## Instructions for the task
Scan the entries below and extract each line with the word "United" in it.

--- Provided records ---

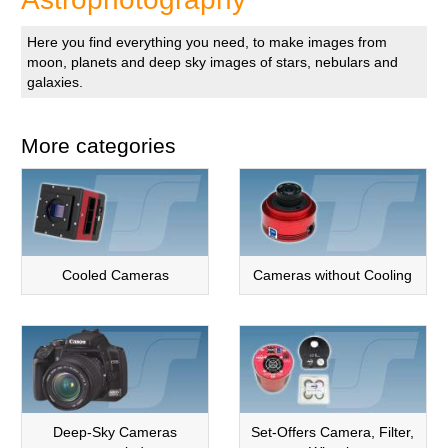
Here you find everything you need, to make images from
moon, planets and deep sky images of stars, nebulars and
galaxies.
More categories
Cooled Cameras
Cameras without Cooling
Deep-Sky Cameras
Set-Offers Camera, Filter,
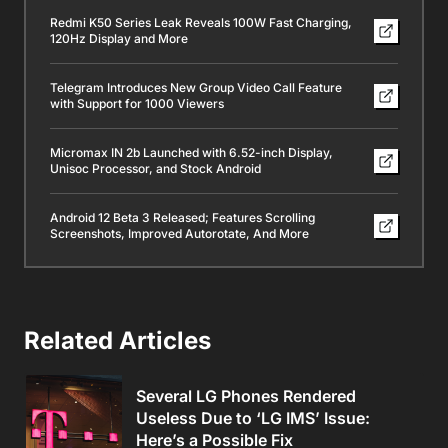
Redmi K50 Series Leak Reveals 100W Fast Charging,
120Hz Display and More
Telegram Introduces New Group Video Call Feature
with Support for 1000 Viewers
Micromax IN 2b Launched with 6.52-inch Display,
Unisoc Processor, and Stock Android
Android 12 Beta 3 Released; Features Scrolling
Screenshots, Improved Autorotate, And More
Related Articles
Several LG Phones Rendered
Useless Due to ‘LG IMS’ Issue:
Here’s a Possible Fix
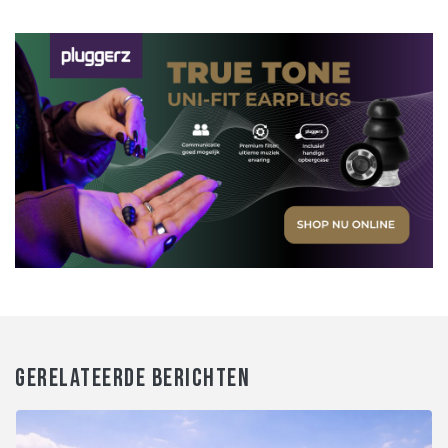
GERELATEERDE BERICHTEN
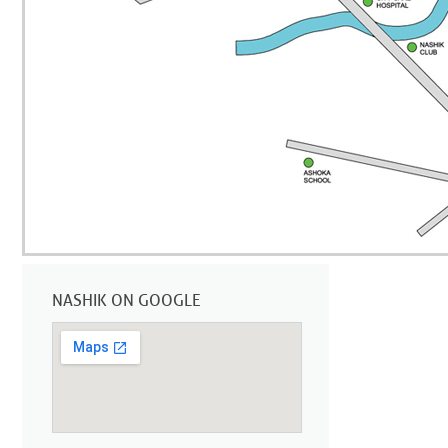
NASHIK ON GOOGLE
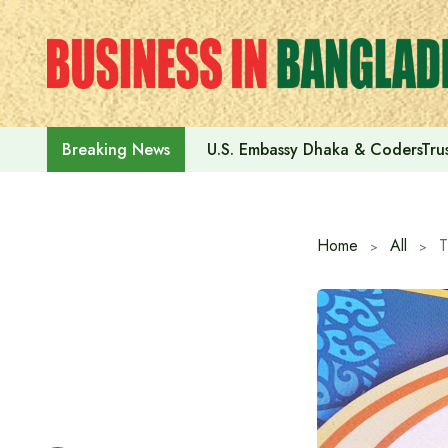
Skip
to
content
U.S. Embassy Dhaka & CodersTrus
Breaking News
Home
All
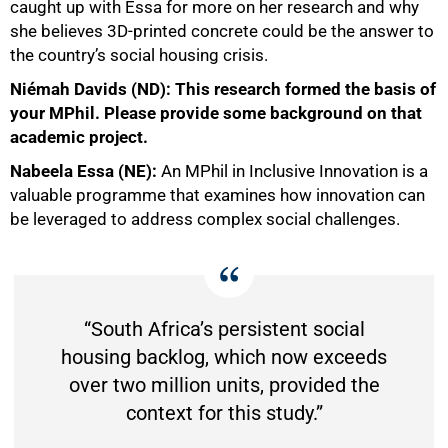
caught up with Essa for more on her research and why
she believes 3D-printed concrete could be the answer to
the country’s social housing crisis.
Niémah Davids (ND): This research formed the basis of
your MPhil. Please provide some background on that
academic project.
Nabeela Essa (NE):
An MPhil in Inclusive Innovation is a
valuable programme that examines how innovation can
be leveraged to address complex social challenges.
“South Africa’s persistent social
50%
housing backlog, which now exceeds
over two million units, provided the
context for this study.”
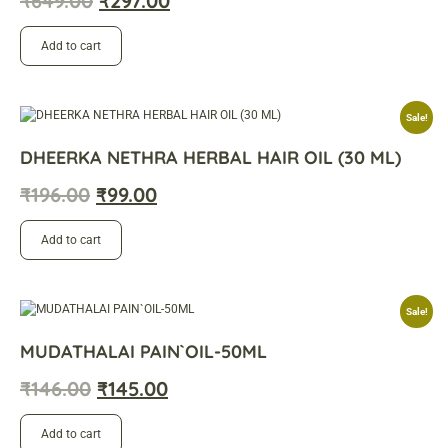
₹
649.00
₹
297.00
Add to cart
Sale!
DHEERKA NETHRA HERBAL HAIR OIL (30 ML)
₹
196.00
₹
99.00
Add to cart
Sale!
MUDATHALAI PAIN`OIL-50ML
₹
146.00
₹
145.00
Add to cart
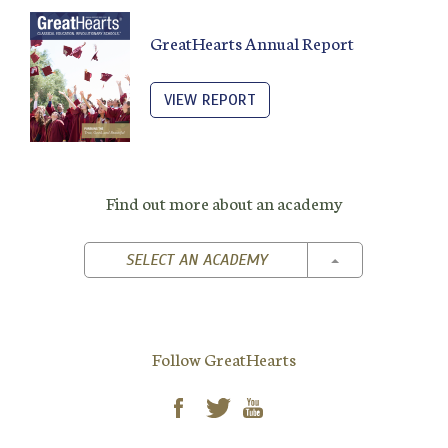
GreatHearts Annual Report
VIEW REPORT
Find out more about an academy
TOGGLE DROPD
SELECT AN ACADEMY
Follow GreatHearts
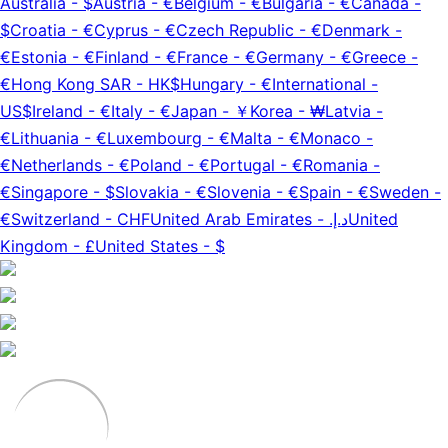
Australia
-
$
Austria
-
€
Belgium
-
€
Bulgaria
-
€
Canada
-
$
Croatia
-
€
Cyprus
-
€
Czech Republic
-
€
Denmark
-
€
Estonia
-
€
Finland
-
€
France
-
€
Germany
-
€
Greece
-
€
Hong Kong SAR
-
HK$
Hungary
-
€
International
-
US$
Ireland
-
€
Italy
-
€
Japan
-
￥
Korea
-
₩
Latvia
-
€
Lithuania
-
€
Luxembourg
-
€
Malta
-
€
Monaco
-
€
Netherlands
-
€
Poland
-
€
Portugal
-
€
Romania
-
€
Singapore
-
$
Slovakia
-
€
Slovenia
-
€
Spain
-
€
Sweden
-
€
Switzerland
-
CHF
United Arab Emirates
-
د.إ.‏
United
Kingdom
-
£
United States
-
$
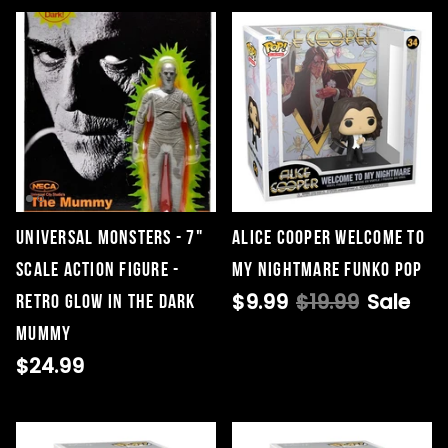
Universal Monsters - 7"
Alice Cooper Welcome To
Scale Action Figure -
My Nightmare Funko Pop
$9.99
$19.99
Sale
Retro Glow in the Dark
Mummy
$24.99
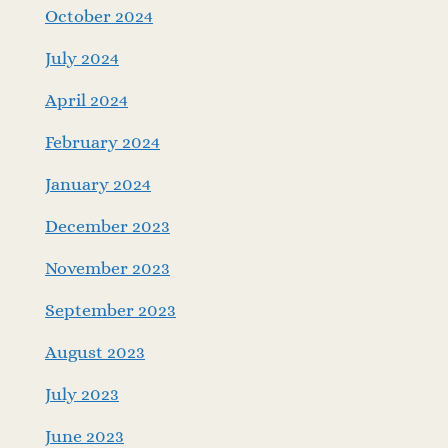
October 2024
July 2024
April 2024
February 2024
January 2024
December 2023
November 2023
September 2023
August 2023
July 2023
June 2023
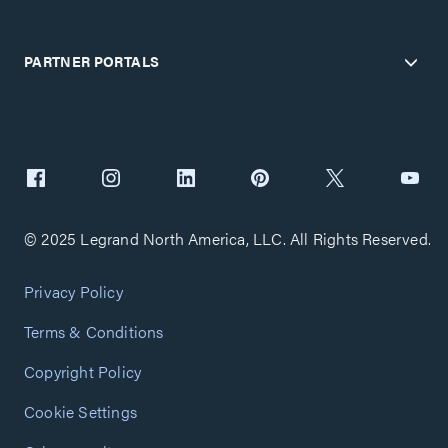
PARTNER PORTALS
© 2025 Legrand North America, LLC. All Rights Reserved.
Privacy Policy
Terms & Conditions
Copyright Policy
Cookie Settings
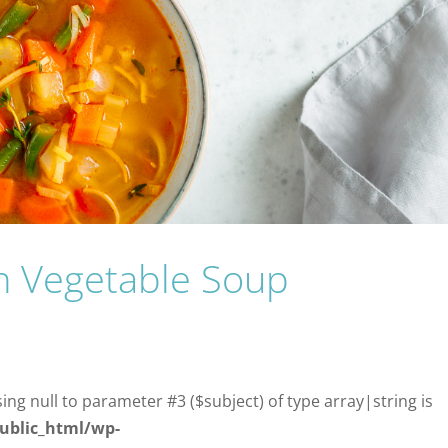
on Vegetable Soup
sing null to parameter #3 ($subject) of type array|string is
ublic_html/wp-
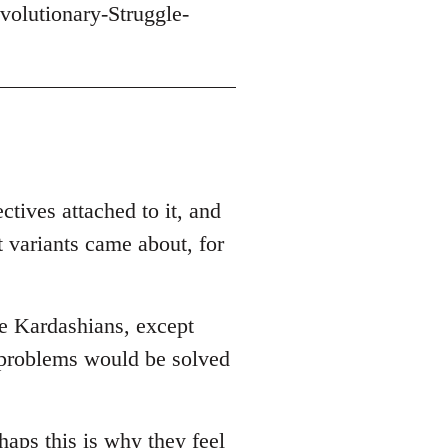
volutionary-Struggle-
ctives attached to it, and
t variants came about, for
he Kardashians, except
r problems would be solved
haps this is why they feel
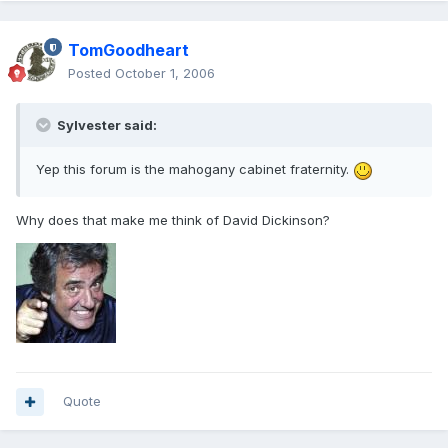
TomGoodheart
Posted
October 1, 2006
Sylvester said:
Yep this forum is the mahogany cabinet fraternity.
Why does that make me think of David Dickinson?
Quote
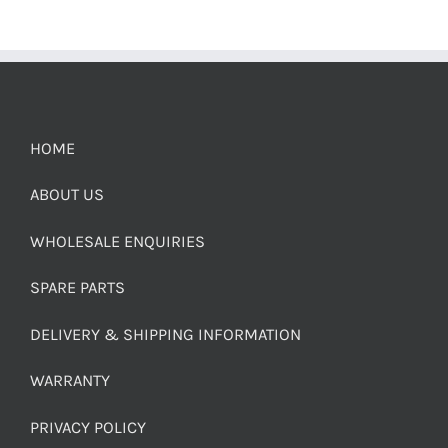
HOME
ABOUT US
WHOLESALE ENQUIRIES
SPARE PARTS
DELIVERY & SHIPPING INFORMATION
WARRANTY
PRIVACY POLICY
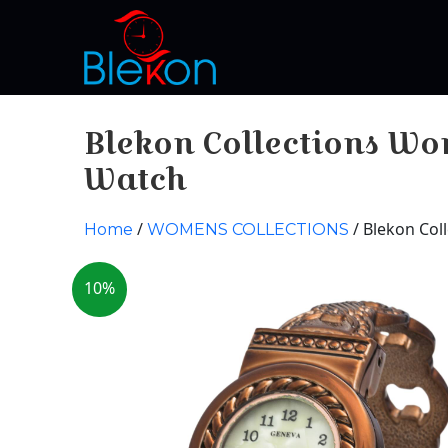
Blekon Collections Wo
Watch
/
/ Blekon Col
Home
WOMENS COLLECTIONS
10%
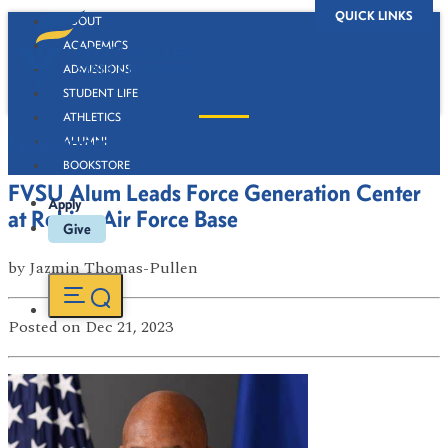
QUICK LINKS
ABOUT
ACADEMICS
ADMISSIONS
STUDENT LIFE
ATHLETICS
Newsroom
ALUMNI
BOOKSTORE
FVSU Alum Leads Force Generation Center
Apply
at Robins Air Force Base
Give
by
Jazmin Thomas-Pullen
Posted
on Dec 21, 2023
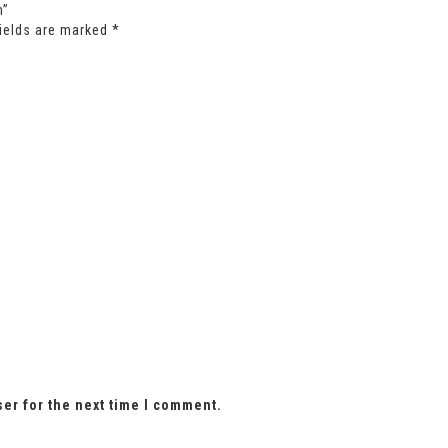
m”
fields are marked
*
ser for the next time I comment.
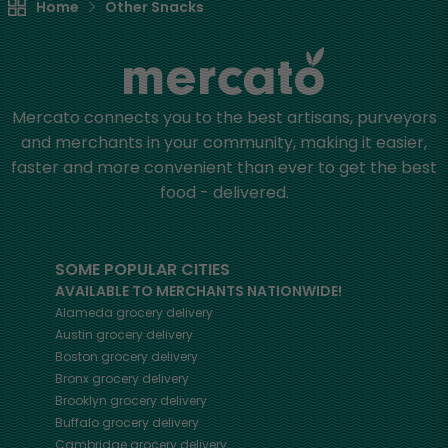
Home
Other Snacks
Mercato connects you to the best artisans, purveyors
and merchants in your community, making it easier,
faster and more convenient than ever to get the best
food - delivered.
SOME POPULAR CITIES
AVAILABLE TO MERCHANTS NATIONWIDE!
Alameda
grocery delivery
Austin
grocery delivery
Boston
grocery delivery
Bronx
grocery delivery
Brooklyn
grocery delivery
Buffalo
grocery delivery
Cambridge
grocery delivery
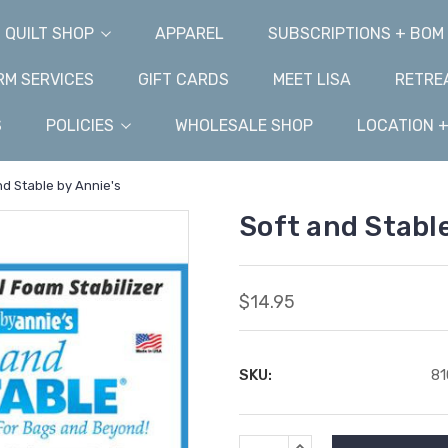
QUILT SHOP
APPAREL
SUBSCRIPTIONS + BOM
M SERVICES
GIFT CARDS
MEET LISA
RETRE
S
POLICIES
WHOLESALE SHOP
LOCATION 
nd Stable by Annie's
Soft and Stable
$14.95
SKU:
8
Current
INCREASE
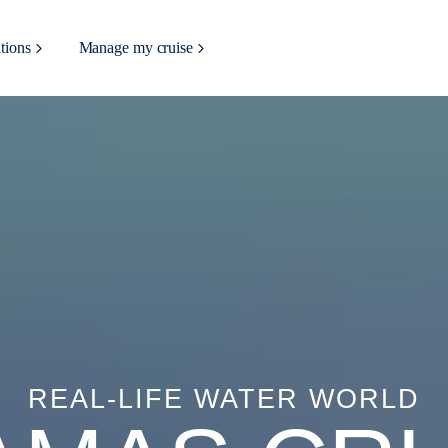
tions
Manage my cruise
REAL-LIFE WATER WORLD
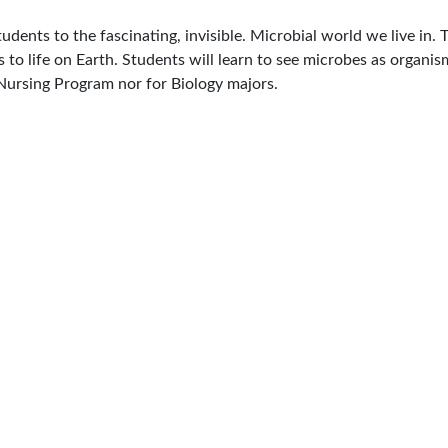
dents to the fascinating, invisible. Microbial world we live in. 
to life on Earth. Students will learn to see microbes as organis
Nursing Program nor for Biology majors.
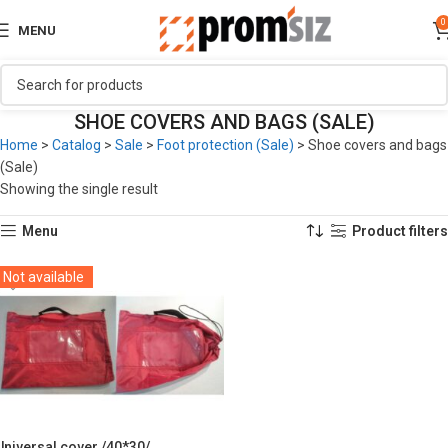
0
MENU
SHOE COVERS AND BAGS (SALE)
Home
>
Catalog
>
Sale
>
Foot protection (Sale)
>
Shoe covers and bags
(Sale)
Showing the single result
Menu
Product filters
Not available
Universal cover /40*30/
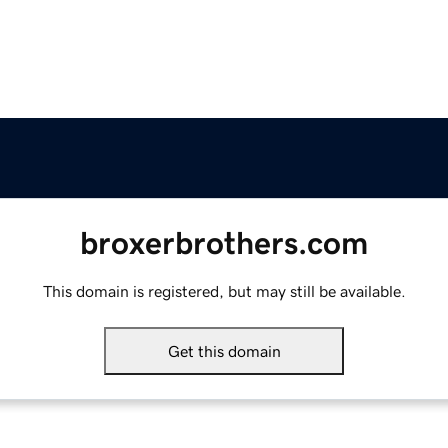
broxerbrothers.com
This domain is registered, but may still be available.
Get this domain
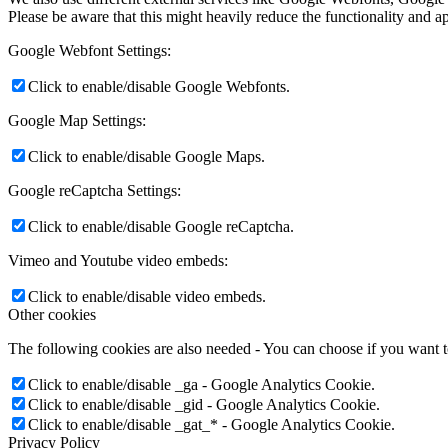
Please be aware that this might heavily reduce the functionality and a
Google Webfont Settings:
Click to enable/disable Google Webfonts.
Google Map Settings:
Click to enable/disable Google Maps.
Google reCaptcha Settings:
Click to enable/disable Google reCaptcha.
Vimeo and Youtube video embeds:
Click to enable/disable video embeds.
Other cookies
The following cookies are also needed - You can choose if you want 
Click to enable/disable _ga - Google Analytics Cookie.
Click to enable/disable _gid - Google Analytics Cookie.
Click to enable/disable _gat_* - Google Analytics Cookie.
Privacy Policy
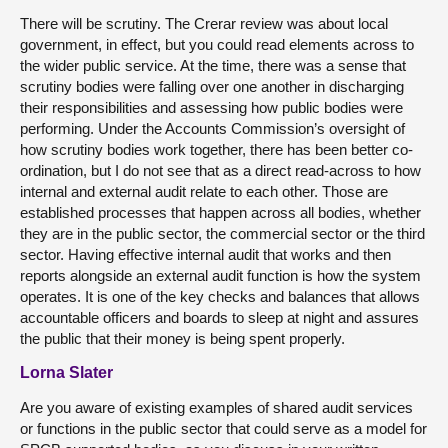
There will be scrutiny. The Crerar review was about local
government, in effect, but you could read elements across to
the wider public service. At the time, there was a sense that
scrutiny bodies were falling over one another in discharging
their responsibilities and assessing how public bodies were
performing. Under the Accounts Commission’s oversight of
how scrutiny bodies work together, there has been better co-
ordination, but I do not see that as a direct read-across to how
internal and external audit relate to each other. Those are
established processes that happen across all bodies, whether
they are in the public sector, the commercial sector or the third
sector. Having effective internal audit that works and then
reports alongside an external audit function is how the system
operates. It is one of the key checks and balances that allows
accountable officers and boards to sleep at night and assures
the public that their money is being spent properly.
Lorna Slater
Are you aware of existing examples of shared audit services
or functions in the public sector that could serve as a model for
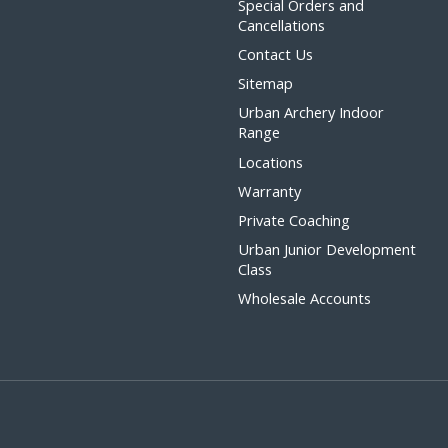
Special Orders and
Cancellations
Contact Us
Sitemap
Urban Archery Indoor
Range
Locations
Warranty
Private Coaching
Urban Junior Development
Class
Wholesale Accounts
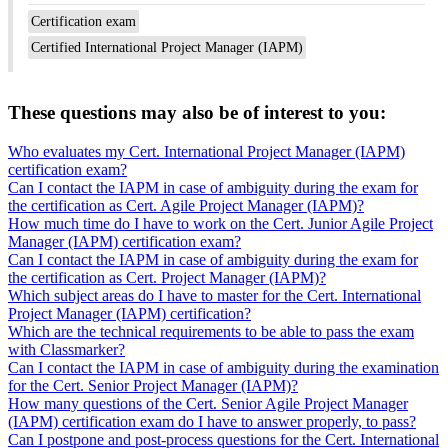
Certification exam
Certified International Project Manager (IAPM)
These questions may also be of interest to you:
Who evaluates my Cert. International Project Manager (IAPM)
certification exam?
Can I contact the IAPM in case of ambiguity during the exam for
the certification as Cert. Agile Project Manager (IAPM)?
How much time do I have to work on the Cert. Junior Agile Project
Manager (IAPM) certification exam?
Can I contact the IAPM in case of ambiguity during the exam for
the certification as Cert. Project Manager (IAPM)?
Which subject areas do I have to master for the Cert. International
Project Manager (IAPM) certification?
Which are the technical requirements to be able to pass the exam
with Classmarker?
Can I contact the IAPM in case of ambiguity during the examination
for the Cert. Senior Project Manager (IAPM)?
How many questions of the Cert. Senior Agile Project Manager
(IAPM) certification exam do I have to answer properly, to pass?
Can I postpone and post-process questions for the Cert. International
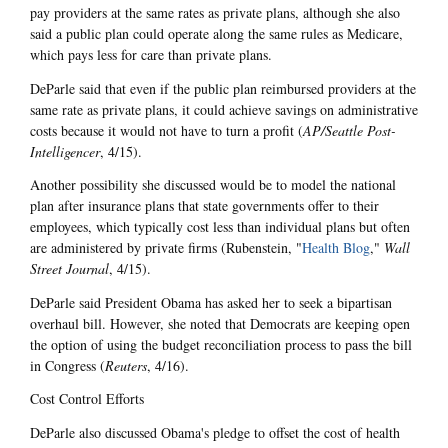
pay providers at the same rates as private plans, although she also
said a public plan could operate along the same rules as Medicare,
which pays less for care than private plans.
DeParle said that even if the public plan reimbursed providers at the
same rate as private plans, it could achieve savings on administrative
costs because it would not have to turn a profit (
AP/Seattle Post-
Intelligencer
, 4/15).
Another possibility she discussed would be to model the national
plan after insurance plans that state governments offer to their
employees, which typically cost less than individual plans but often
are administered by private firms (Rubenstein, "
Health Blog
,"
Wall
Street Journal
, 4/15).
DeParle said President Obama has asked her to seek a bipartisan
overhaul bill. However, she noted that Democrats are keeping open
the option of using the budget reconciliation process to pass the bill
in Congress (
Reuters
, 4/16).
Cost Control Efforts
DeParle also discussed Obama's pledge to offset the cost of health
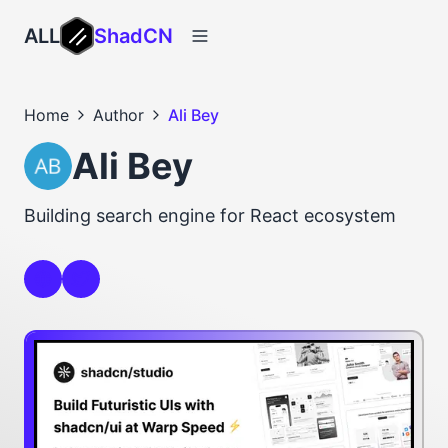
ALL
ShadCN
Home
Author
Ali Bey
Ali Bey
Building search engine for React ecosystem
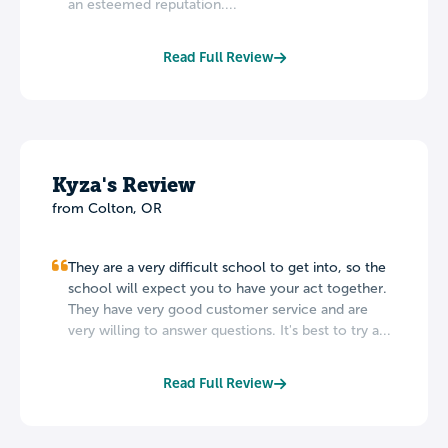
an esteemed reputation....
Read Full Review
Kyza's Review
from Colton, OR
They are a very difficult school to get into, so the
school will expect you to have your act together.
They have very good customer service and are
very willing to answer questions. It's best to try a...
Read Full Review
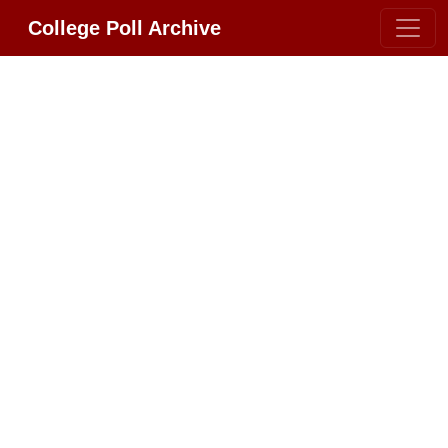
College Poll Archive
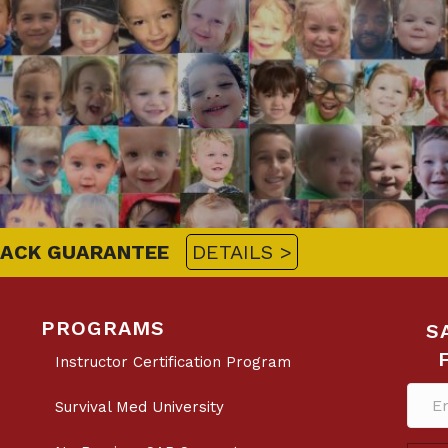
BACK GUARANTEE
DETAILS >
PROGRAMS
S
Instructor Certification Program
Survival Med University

---

## Response for this exercise
United Arab Emirates
United
United States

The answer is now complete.